## REQUIREMENT
Start at the line below containing "[application] (106, 2242)" and stop at the line containing "Community (241, 2508)". Repeat every line of that stretch exactly, and nothing outside it.

## GIVEN RECORDS
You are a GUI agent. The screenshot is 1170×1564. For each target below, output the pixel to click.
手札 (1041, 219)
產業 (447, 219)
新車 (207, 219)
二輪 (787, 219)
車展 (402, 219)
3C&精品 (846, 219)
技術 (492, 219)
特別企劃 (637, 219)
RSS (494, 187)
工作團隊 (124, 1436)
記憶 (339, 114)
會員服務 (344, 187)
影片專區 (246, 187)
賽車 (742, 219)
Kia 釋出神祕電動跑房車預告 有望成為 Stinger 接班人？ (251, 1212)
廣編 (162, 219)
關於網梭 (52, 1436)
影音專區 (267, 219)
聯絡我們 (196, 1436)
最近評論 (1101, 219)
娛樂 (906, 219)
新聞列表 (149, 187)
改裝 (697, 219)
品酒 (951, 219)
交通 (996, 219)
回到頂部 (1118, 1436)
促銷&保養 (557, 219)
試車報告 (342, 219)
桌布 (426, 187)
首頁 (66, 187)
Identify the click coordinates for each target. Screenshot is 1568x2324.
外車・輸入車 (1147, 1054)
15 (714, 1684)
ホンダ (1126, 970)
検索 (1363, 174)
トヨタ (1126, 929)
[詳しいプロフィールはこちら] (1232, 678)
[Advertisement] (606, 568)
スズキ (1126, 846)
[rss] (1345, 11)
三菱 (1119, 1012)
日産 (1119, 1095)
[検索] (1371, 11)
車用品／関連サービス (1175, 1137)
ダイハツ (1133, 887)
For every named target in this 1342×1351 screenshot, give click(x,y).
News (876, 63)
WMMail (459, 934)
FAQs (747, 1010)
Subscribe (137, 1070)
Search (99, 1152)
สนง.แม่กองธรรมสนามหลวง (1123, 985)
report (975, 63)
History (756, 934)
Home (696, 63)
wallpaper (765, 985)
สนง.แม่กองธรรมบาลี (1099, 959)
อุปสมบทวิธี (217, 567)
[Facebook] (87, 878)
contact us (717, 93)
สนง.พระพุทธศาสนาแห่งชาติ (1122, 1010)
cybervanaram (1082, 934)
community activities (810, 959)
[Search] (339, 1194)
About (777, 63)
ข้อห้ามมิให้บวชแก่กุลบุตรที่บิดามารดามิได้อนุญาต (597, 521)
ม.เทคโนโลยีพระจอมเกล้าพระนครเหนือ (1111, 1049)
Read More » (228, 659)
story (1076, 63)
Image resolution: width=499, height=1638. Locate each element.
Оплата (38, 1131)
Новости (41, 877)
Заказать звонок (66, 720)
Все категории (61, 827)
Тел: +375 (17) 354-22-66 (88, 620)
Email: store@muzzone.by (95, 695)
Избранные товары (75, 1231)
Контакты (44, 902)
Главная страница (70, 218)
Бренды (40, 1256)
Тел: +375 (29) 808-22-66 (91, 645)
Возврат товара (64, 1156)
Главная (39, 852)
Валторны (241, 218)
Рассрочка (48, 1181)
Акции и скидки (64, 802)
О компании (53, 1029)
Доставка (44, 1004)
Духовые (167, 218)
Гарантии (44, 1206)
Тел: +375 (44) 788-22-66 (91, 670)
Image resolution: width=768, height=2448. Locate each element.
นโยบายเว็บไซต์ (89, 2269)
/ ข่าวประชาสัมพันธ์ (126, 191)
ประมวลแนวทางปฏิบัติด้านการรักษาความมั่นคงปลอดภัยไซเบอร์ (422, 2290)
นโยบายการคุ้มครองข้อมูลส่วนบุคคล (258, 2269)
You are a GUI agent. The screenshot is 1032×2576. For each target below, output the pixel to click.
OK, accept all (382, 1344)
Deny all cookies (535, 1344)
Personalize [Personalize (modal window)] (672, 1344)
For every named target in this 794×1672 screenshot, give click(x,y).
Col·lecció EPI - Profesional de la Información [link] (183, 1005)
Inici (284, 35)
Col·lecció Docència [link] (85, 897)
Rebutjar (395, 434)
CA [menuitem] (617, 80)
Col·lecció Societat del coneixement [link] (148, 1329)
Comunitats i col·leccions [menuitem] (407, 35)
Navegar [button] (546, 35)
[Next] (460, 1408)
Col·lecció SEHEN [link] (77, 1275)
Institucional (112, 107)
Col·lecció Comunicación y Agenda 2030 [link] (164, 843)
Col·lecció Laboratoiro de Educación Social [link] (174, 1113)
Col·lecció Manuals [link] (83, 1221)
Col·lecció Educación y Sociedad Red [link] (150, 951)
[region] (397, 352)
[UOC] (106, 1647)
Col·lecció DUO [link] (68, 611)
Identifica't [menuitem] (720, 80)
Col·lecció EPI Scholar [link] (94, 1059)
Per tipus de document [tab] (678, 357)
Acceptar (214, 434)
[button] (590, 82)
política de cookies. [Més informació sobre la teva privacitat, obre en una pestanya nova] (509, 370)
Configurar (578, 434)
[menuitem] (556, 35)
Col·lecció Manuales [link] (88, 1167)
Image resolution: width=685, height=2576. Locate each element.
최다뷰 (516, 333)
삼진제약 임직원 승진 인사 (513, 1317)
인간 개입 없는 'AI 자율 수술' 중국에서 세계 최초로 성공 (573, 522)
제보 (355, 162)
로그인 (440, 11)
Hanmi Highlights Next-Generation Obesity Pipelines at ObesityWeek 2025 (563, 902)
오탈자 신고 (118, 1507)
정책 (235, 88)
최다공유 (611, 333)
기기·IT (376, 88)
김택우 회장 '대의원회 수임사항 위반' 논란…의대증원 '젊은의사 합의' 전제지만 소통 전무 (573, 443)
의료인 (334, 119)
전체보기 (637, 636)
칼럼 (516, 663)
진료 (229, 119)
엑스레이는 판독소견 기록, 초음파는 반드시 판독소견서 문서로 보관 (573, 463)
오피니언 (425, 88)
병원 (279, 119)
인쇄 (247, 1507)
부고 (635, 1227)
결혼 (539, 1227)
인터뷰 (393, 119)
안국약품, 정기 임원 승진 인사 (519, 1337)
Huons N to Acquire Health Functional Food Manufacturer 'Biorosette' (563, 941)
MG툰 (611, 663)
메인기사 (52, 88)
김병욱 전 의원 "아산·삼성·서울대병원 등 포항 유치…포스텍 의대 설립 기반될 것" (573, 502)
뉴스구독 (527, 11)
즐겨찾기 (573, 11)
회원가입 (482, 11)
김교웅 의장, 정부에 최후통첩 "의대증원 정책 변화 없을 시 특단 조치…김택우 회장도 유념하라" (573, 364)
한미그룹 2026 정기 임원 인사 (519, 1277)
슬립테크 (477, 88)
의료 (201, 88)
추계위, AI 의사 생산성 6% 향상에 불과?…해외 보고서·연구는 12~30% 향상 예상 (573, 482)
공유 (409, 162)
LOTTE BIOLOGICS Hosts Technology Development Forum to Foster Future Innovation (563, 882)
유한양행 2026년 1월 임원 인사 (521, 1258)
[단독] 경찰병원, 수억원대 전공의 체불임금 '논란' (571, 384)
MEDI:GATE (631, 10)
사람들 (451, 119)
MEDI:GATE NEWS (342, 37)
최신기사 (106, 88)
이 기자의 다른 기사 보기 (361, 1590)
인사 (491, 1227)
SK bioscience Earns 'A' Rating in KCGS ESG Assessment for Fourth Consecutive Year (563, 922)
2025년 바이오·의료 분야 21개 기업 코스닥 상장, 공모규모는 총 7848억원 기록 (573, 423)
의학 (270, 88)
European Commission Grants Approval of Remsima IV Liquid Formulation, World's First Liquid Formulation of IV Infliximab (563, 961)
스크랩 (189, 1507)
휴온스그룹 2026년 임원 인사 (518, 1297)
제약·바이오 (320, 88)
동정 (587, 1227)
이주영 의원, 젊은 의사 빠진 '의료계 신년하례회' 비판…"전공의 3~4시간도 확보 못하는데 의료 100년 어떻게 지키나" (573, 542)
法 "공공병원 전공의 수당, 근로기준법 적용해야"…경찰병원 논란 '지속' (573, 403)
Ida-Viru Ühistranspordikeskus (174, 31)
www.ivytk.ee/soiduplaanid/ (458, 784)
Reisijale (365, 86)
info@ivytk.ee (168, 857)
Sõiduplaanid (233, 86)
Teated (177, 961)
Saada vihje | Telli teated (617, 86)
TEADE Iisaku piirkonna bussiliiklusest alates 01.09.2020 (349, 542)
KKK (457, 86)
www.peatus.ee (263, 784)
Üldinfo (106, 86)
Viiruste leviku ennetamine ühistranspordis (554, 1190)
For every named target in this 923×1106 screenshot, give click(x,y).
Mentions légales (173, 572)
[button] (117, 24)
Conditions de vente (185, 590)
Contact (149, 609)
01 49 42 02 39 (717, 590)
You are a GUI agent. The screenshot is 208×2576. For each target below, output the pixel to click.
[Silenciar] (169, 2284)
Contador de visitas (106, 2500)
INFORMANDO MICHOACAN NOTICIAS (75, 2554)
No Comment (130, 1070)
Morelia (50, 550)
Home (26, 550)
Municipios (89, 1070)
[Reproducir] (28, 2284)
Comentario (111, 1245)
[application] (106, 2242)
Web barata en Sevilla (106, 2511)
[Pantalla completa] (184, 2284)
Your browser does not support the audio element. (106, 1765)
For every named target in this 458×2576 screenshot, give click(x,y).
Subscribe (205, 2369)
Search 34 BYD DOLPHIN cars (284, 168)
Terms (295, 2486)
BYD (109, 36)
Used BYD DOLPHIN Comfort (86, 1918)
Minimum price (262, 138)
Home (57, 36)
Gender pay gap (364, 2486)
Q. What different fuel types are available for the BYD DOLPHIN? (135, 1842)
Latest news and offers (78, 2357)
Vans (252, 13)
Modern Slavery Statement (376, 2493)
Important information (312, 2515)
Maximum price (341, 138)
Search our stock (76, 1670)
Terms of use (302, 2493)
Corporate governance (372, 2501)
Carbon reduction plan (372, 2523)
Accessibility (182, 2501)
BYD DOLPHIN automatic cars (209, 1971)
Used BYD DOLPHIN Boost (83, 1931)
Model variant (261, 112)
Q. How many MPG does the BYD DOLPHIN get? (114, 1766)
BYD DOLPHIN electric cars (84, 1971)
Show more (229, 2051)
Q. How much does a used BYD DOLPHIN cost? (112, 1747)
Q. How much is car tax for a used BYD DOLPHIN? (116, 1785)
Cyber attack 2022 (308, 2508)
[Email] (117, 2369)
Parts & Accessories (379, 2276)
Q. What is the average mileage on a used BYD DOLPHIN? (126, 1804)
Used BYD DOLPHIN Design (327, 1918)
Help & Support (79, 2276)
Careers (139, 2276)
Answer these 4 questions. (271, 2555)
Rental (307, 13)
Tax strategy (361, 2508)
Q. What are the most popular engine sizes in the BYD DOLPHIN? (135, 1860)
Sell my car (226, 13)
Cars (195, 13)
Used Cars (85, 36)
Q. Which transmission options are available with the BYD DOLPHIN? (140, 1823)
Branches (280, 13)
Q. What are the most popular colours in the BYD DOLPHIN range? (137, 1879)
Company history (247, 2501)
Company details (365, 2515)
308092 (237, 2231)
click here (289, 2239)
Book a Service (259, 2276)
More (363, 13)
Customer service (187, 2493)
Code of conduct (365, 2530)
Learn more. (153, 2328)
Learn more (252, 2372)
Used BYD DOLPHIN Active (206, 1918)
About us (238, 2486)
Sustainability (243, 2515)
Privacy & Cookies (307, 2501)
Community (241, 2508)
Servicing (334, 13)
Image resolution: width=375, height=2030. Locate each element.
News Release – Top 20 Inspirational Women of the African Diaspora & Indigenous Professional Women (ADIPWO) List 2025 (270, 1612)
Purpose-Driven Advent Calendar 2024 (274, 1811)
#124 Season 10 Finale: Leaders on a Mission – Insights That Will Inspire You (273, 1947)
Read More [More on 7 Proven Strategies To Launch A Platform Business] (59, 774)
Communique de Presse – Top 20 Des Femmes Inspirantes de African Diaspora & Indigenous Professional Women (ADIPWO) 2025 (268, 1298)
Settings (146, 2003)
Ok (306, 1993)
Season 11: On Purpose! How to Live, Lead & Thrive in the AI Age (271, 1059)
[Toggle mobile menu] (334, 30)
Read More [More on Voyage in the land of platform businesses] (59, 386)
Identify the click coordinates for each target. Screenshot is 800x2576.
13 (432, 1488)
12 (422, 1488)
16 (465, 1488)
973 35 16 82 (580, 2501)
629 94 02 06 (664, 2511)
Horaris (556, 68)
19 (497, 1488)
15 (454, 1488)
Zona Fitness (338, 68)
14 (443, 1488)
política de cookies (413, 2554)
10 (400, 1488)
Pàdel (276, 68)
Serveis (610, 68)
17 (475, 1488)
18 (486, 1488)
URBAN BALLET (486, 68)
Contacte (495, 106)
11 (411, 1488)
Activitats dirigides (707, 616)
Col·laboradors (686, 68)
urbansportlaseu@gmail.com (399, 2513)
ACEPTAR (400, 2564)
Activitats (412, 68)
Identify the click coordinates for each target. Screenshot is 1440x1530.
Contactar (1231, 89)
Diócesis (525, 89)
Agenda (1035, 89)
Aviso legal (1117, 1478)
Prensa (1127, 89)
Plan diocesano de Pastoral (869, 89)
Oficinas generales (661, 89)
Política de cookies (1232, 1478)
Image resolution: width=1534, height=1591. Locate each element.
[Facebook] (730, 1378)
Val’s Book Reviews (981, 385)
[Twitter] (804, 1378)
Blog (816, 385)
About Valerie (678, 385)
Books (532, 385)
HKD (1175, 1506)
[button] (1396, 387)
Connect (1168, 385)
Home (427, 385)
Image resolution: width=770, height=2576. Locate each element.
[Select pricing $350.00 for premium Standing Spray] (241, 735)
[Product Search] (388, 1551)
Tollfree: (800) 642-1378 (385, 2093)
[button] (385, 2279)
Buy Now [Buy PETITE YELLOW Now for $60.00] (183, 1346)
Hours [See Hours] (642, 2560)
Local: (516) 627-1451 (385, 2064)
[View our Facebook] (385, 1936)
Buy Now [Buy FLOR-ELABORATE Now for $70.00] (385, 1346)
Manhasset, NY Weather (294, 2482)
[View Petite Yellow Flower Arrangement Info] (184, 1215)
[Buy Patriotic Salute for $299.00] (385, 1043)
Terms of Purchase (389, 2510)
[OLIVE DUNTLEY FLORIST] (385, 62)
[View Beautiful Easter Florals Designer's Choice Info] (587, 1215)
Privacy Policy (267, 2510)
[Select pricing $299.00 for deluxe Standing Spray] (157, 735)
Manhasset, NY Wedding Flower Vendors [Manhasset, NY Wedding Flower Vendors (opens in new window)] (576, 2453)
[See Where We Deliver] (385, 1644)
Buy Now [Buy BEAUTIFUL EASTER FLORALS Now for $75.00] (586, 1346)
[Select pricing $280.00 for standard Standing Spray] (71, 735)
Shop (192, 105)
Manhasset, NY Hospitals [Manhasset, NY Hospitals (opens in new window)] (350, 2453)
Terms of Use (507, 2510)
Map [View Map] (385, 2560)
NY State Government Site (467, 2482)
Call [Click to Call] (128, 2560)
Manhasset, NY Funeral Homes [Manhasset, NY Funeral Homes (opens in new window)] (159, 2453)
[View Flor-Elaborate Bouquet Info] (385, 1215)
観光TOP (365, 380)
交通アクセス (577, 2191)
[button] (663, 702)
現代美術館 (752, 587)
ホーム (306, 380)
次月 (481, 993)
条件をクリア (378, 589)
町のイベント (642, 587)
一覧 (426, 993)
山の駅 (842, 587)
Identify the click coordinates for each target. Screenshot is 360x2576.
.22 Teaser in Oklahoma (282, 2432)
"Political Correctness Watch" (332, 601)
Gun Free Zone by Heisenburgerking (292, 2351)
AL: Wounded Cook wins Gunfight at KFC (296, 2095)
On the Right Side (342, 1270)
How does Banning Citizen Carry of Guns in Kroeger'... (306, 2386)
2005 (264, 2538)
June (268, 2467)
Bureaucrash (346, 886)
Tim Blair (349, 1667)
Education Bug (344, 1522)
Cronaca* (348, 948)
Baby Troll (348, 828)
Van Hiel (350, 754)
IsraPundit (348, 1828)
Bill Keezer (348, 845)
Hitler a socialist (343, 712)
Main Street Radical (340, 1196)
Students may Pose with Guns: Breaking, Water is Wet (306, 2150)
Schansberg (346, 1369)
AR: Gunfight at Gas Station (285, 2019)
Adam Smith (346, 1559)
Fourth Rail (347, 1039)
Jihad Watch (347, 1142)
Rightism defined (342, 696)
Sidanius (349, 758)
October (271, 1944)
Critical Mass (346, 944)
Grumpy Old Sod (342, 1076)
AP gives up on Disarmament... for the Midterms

## EXERCISE OUTPUT
[application] (106, 2242)
Web barata en Sevilla (106, 2511)
[Pantalla completa] (184, 2284)
Your browser does not support the audio element. (106, 1765)
For every named target in this 458×2576 screenshot, give click(x,y).
Subscribe (205, 2369)
Search 34 BYD DOLPHIN cars (284, 168)
Terms (295, 2486)
BYD (109, 36)
Used BYD DOLPHIN Comfort (86, 1918)
Minimum price (262, 138)
Home (57, 36)
Gender pay gap (364, 2486)
Q. What different fuel types are available for the BYD DOLPHIN? (135, 1842)
Latest news and offers (78, 2357)
Vans (252, 13)
Modern Slavery Statement (376, 2493)
Important information (312, 2515)
Maximum price (341, 138)
Search our stock (76, 1670)
Terms of use (302, 2493)
Corporate governance (372, 2501)
Carbon reduction plan (372, 2523)
Accessibility (182, 2501)
BYD DOLPHIN automatic cars (209, 1971)
Used BYD DOLPHIN Boost (83, 1931)
Model variant (261, 112)
Q. How many MPG does the BYD DOLPHIN get? (114, 1766)
BYD DOLPHIN electric cars (84, 1971)
Show more (229, 2051)
Q. How much does a used BYD DOLPHIN cost? (112, 1747)
Q. How much is car tax for a used BYD DOLPHIN? (116, 1785)
Cyber attack 2022 (308, 2508)
[Email] (117, 2369)
Parts & Accessories (379, 2276)
Q. What is the average mileage on a used BYD DOLPHIN? (126, 1804)
Used BYD DOLPHIN Design (327, 1918)
Help & Support (79, 2276)
Careers (139, 2276)
Answer these 4 questions. (271, 2555)
Rental (307, 13)
Tax strategy (361, 2508)
Q. What are the most popular engine sizes in the BYD DOLPHIN? (135, 1860)
Sell my car (226, 13)
Cars (195, 13)
Used Cars (85, 36)
Q. Which transmission options are available with the BYD DOLPHIN? (140, 1823)
Branches (280, 13)
Q. What are the most popular colours in the BYD DOLPHIN range? (137, 1879)
Company history (247, 2501)
Company details (365, 2515)
308092 (237, 2231)
click here (289, 2239)
Book a Service (259, 2276)
More (363, 13)
Customer service (187, 2493)
Code of conduct (365, 2530)
Learn more. (153, 2328)
Learn more (252, 2372)
Used BYD DOLPHIN Active (206, 1918)
About us (238, 2486)
Sustainability (243, 2515)
Privacy & Cookies (307, 2501)
Community (241, 2508)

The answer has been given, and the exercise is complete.